Editorial: Eliminate three-strikes law
The Supreme Court said Monday that it will review three-strikes laws around the nation, specifically addressing the existing program in California. The three-strikes law is ridiculous and should have never been passed in the first place. Crimes should be given appropriate punishments based on the crime, not the sum total of three.
Mostly during the 1990s, many states adopted three-strikes laws in order to combat increasing crime and to crack-down on repeat offenders. However, the laws were too loosely planned and allow for criminals charged with felonies such as drug possession to be sentenced from 25 years to life in prison.
Currently, in California where the laws are the strictest, people in the past have been sentenced for such terms after shoplifting. In the past, courts have overturned such verdicts on individual bases, but the law still allows for cruel and unusual punishment by sentencing AIDS victims to such long terms, as happened again in California.
However, unlike a previous videotape shoplifter, Gary Ewing’s sentence was upheld because he had four previous charges. In fact, Ewing could have been charged with a misdemeanor, but instead was charged with a felony, thus making the three-strikes law applicable.

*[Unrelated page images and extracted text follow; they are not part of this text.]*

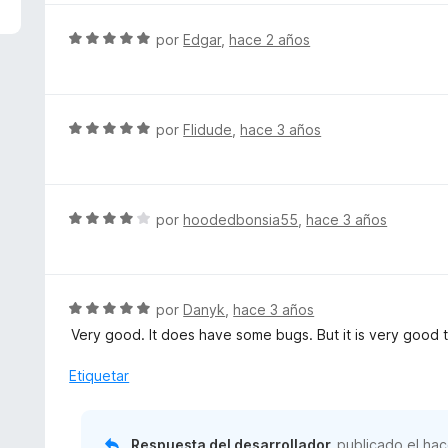
5
a
d
l
S
por
Edgar
,
hace 2 años
e
o
e
5
r
v
ó
a
c
l
S
por
Flidude
,
hace 3 años
o
o
e
n
r
v
1
ó
a
d
c
l
S
por
hoodedbonsia55
,
hace 3 años
e
o
o
e
5
n
r
v
5
ó
a
d
c
l
S
por
Danyk
,
hace 3 años
e
o
o
e
5
Very good. It does have some bugs. But it is very good to
n
r
v
5
ó
a
Etiquetar
d
c
l
e
o
o
5
n
r
Respuesta del desarrollador
publicado el
hac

Such cases are an abomination of the justice system. Surely, criminals should not be slapped on the wrist or receive no punishment. But each crime should be individually evaluated, and the punishment should be according.
Shoplifters and drug addicts don’t deserve the same prison terms as murderers and other such criminals. The justice system exists to make sure justice is dispensed, not to make sweeping generalizations about how many times crimes are committed. The Supreme Court should understand and acknowledge that by ruling three-strikes laws unconstitutional around the country.